• _Task item_
Copy all the records exactly, but keep the pictures out of your version.

• _Given records_
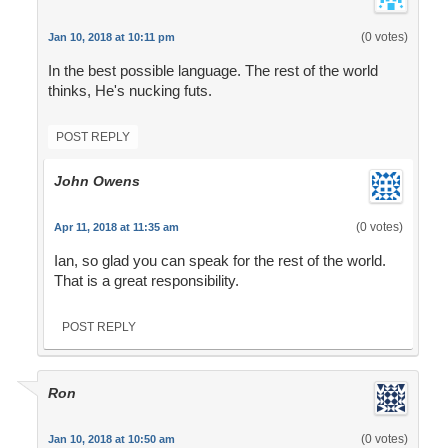
(0 votes)
Jan 10, 2018 at 10:11 pm
In the best possible language. The rest of the world
thinks, He's nucking futs.
POST REPLY
John Owens
(0 votes)
Apr 11, 2018 at 11:35 am
Ian, so glad you can speak for the rest of the world.
That is a great responsibility.
POST REPLY
Ron
(0 votes)
Jan 10, 2018 at 10:50 am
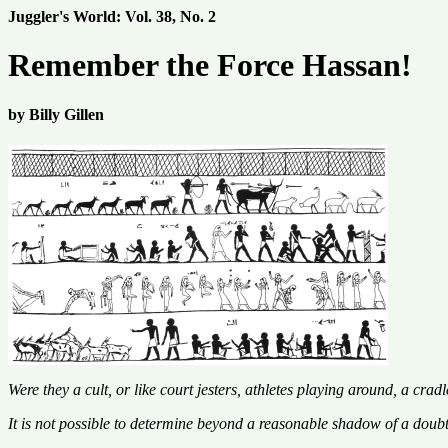
Juggler's World: Vol. 38, No. 2
Remember the Force Hassan!
by Billy Gillen
Were they a cult, or like court jesters, athletes playing around, a crad
It is not possible to determine beyond a reasonable shadow of a doubt w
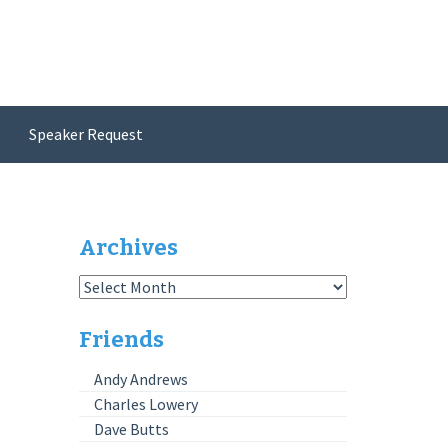
Speaker Request
Archives
Archives
Friends
Andy Andrews
Charles Lowery
Dave Butts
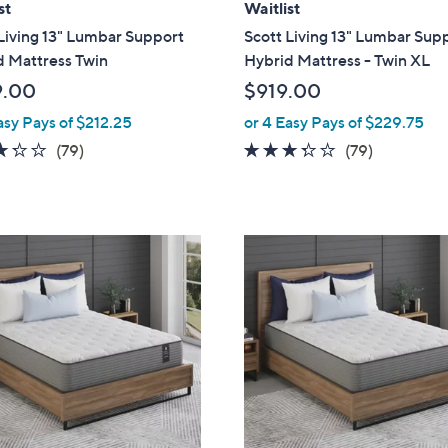
st
Waitlist
Living 13" Lumbar Support
Scott Living 13" Lumbar Sup
d Mattress Twin
Hybrid Mattress - Twin XL
9.00
$919.00
asy Pays of $212.25
or 4 Easy Pays of $229.75
3.2
79
3.2
79
(79)
(79)
of
Reviews
of
Reviews
5
5
Stars
Stars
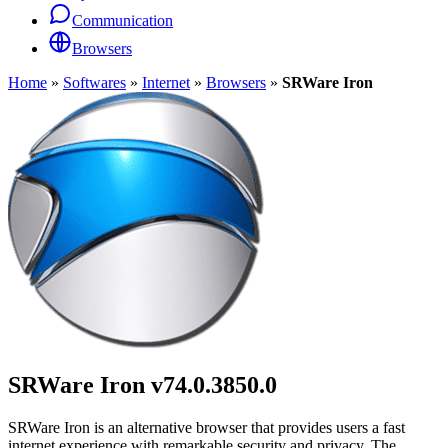
Communication
Browsers
Home
»
Softwares
»
Internet
»
Browsers
»
SRWare Iron
SRWare Iron
v74.0.3850.0
SRWare Iron is an alternative browser that provides users a fast
internet experience with remarkable security and privacy. The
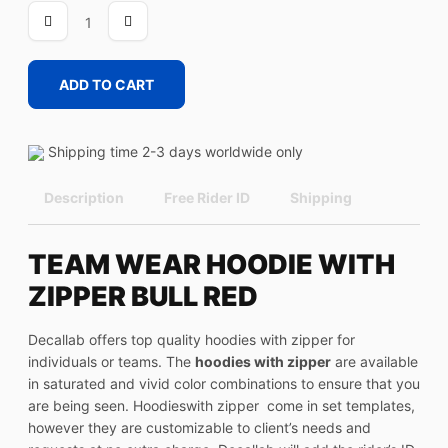
BULL
RED
quantity
ADD TO CART
Shipping time 2-3 days worldwide only
Description
Free Rider ID
Shipping
TEAM WEAR HOODIE WITH
ZIPPER BULL RED
Decallab offers top quality hoodies with zipper for
individuals or teams. The
hoodies with zipper
are available
in saturated and vivid color combinations to ensure that you
are being seen. Hoodieswith zipper come in set templates,
however they are customizable to client’s needs and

• _Answer space_
(0 votes)
Jan 10, 2018 at 10:11 pm
In the best possible language. The rest of the world
thinks, He's nucking futs.
POST REPLY
John Owens
(0 votes)
Apr 11, 2018 at 11:35 am
Ian, so glad you can speak for the rest of the world.
That is a great responsibility.
POST REPLY
Ron
(0 votes)
Jan 10, 2018 at 10:50 am
Juggler's World: Vol. 38, No. 2
Remember the Force Hassan!
by Billy Gillen
Were they a cult, or like court jesters, athletes playing around, a crad
It is not possible to determine beyond a reasonable shadow of a doubt w
Speaker Request
Archives
Archives
Friends
Andy Andrews
Charles Lowery
Dave Butts
st
Waitlist
Living 13" Lumbar Support
Scott Living 13" Lumbar Sup
d Mattress Twin
Hybrid Mattress - Twin XL
9.00
$919.00
asy Pays of $212.25
or 4 Easy Pays of $229.75
3.2
79
3.2
79
(79)
(79)
of
Reviews
of
Reviews
5
5
Stars
Stars
Communication
Browsers
Home
»
Softwares
»
Internet
»
Browsers
»
SRWare Iron
SRWare Iron
v74.0.3850.0
SRWare Iron is an alternative browser that provides users a fast
internet experience with remarkable security and privacy. The
BULL
RED
quantity
ADD TO CART
Shipping time 2-3 days worldwide only
Description
Free Rider ID
Shipping
TEAM WEAR HOODIE WITH
ZIPPER BULL RED
Decallab offers top quality hoodies with zipper for
individuals or teams. The
hoodies with zipper
are available
in saturated and vivid color combinations to ensure that you
are being seen. Hoodieswith zipper come in set templates,
however they are customizable to client’s needs and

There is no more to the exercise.